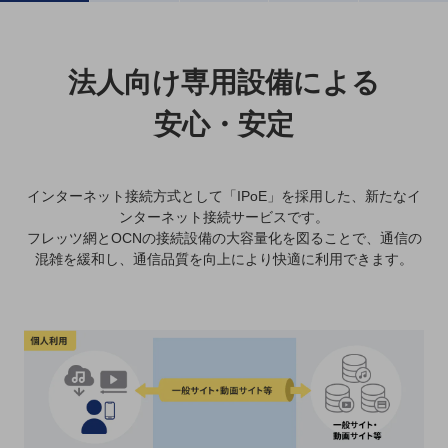
職場環境整備
地域共創・地方創生
法人向け専用設備による
セキュリティ対策
安心・安定
遠隔監視
顧客体験（CX）改善
インターネット接続方式として「IPoE」を採用した、新たなイ
自動化・省電化
ンターネット接続サービスです。
人材不足解消
フレッツ網とOCNの接続設備の大容量化を図ることで、
通信の
業種・業態で探す
混雑を緩和し、通信品質を向上により快適に利用できます。
業種・業態で探すTOP
自治体
一次産業
医療・介護
観光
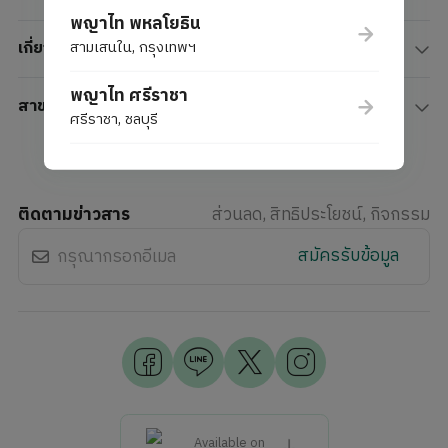
พญาไท พหลโยธิน
สามเสนใน, กรุงเทพฯ
เกี่ยวกับเรา
พญาไท ศรีราชา
สาขาโรงพยาบาล
ศรีราชา, ชลบุรี
ติดตามข่าวสาร
ส่วนลด, สิทธิประโยชน์, กิจกรรม
สมัครรับข้อมูล
Available on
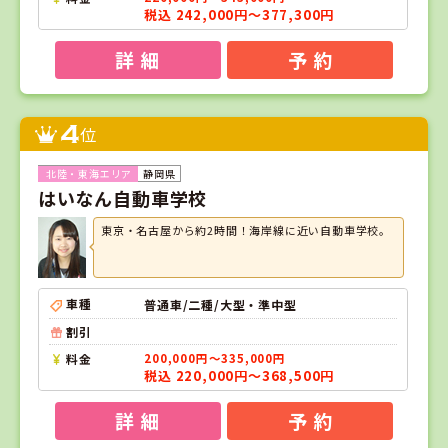
税込 242,000円～377,300円
詳 細
予 約
4
位
静岡県
はいなん自動車学校
東京・名古屋から約2時間！海岸線に近い自動車学校。
車種
普通車/二種/大型・準中型
割引
料金
200,000円～335,000円
税込 220,000円～368,500円
詳 細
予 約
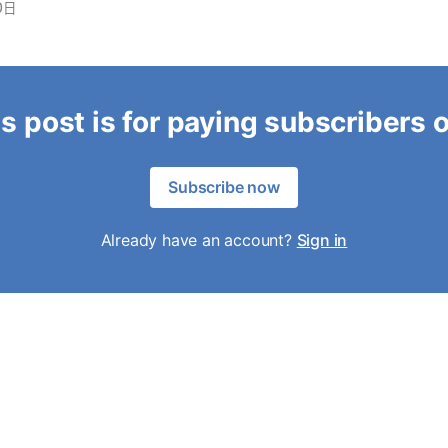
0日
s post is for paying subscribers 
Subscribe now
Already have an account?
Sign in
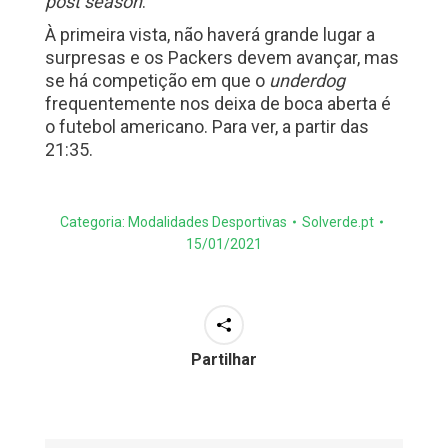
post season
.
À primeira vista, não haverá grande lugar a
surpresas e os Packers devem avançar, mas
se há competição em que o
underdog
frequentemente nos deixa de boca aberta é
o futebol americano.
Para ver, a partir das
21:35.
Categoria:
Modalidades Desportivas
Solverde.pt
15/01/2021
Partilhar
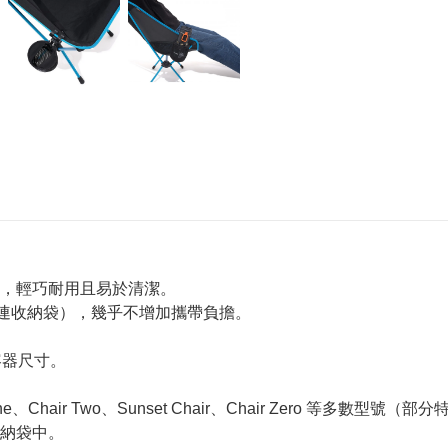
，輕巧耐用且易於清潔。
g（不連收納袋），幾乎不增加攜帶負擔。
種容器尺寸。
ne、Chair Two、Sunset Chair、Chair Zero 等多數型號
納袋中。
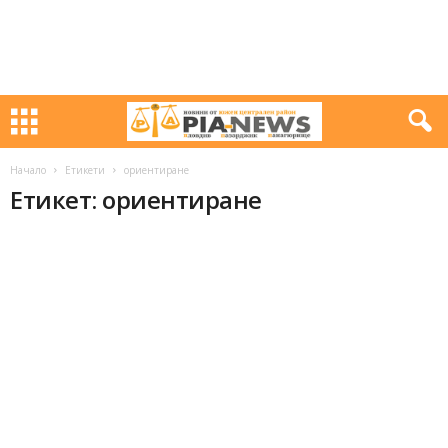
Начало
Етикети
ориентиране
Етикет: ориентиране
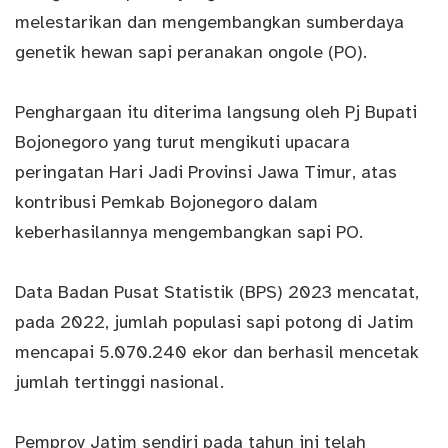
melestarikan dan mengembangkan sumberdaya
genetik hewan sapi peranakan ongole (PO).
Penghargaan itu diterima langsung oleh Pj Bupati
Bojonegoro yang turut mengikuti upacara
peringatan Hari Jadi Provinsi Jawa Timur, atas
kontribusi Pemkab Bojonegoro dalam
keberhasilannya mengembangkan sapi PO.
Data Badan Pusat Statistik (BPS) 2023 mencatat,
pada 2022, jumlah populasi sapi potong di Jatim
mencapai 5.070.240 ekor dan berhasil mencetak
jumlah tertinggi nasional.
Pemprov Jatim sendiri pada tahun ini telah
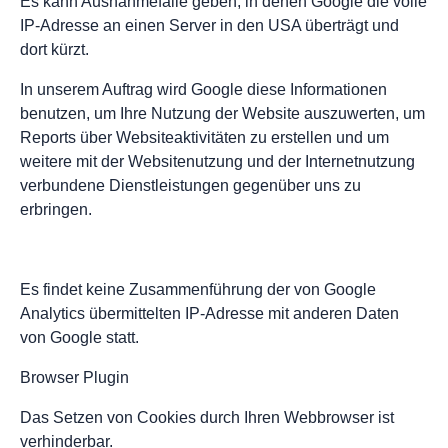
Es kann Ausnahmefälle geben, in denen Google die volle
IP-Adresse an einen Server in den USA überträgt und
dort kürzt.
In unserem Auftrag wird Google diese Informationen
benutzen, um Ihre Nutzung der Website auszuwerten, um
Reports über Websiteaktivitäten zu erstellen und um
weitere mit der Websitenutzung und der Internetnutzung
verbundene Dienstleistungen gegenüber uns zu
erbringen.
Es findet keine Zusammenführung der von Google
Analytics übermittelten IP-Adresse mit anderen Daten
von Google statt.
Browser Plugin
Das Setzen von Cookies durch Ihren Webbrowser ist
verhinderbar.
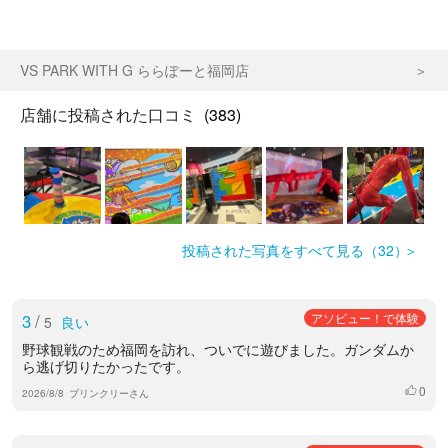
VS PARK WITH G ららぽーと福岡店
店舗に投稿された口コミ
(383)
投稿された写真をすべて見る（32）
3
/
アソビュー！で体験
5
良い
野球観戦のため福岡を訪れ、ついでに遊びました。ガンダムか
ら逃げ切りたかったです。
0
いいね
2026/8/8
ブリンクリーさん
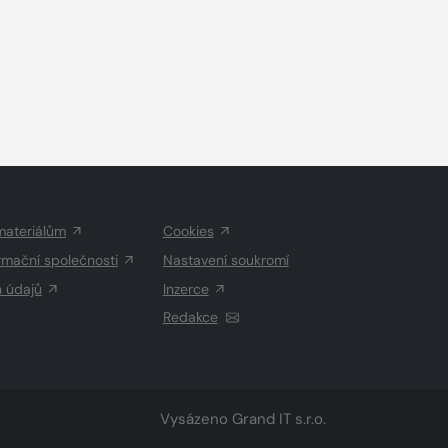
materiálům
Cookies
rmační společnosti
Nastavení soukromí
h údajů
Inzerce
Redakce
Vysázeno
Grand IT s.r.o.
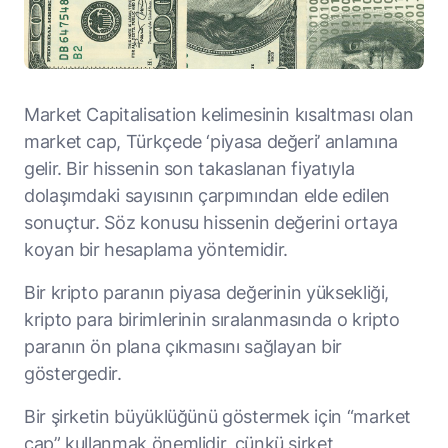
Market Capitalisation kelimesinin kısaltması olan
market cap, Türkçede ‘piyasa değeri’ anlamına
gelir. Bir hissenin son takaslanan fiyatıyla
dolaşımdaki sayısının çarpımından elde edilen
sonuçtur. Söz konusu hissenin değerini ortaya
koyan bir hesaplama yöntemidir.
Bir kripto paranın piyasa değerinin yüksekliği,
kripto para birimlerinin sıralanmasında o kripto
paranın ön plana çıkmasını sağlayan bir
göstergedir.
Bir şirketin büyüklüğünü göstermek için “market
cap” kullanmak önemlidir, çünkü şirket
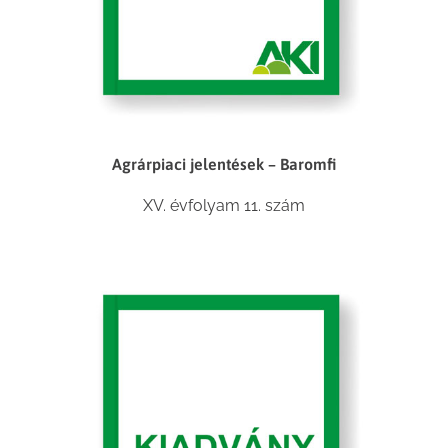
Agrárpiaci jelentések – Baromfi
XV. évfolyam 11. szám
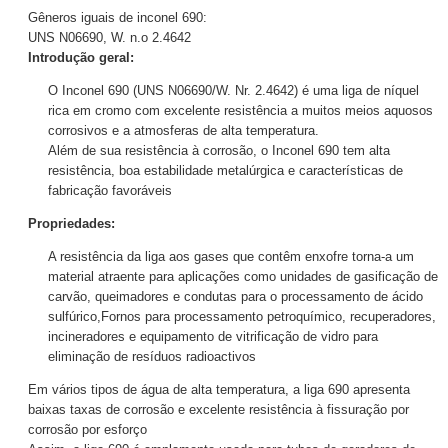
Gêneros iguais de inconel 690:
UNS N06690, W. n.o 2.4642
Introdução geral:
O Inconel 690 (UNS N06690/W. Nr. 2.4642) é uma liga de níquel
rica em cromo com excelente resistência a muitos meios aquosos
corrosivos e a atmosferas de alta temperatura.
Além de sua resistência à corrosão, o Inconel 690 tem alta
resistência, boa estabilidade metalúrgica e características de
fabricação favoráveis
Propriedades:
A resistência da liga aos gases que contêm enxofre torna-a um
material atraente para aplicações como unidades de gasificação de
carvão, queimadores e condutas para o processamento de ácido
sulfúrico,Fornos para processamento petroquímico, recuperadores,
incineradores e equipamento de vitrificação de vidro para
eliminação de resíduos radioactivos
Em vários tipos de água de alta temperatura, a liga 690 apresenta
baixas taxas de corrosão e excelente resistência à fissuração por
corrosão por esforço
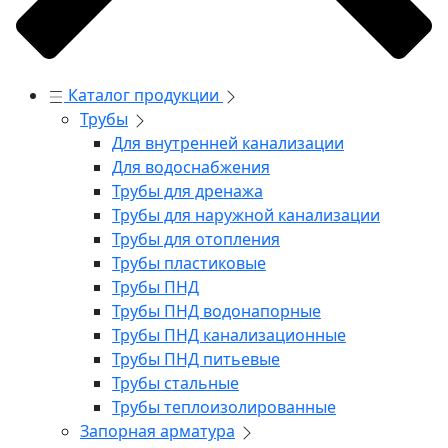
Каталог продукции
Трубы
Для внутренней канализации
Для водоснабжения
Трубы для дренажа
Трубы для наружной канализации
Трубы для отопления
Трубы пластиковые
Трубы ПНД
Трубы ПНД водонапорные
Трубы ПНД канализационные
Трубы ПНД питьевые
Трубы стальные
Трубы теплоизолированные
Запорная арматура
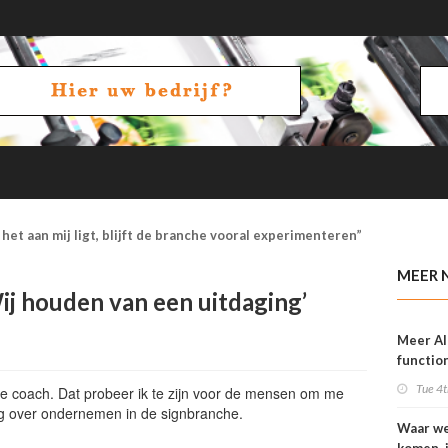
het aan mij ligt, blijft de branche vooral experimenteren”
MEER 
ij houden van een uitdaging’
Meer AI
function
OneVisi
Tue 4t
ede coach. Dat probeer ik te zijn voor de mensen om me
g over ondernemen in de signbranche.
Waar w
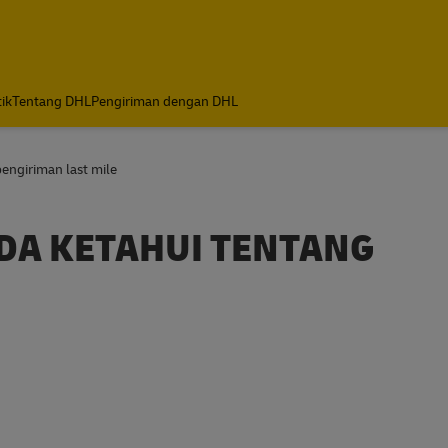
tik
Tentang DHL
Pengiriman dengan DHL
engiriman last mile
DA KETAHUI TENTANG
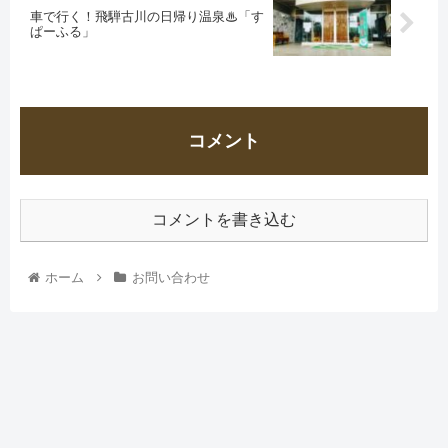
車で行く！飛騨古川の日帰り温泉♨「す
ぱーふる」
コメント
コメントを書き込む
ホーム
お問い合わせ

REQUIREMENT » Each line in the data that holds the string "Cookies" must be returned.

EXPECTED ANSWER »
Das Setzen von Cookies durch Ihren Webbrowser ist
Cookies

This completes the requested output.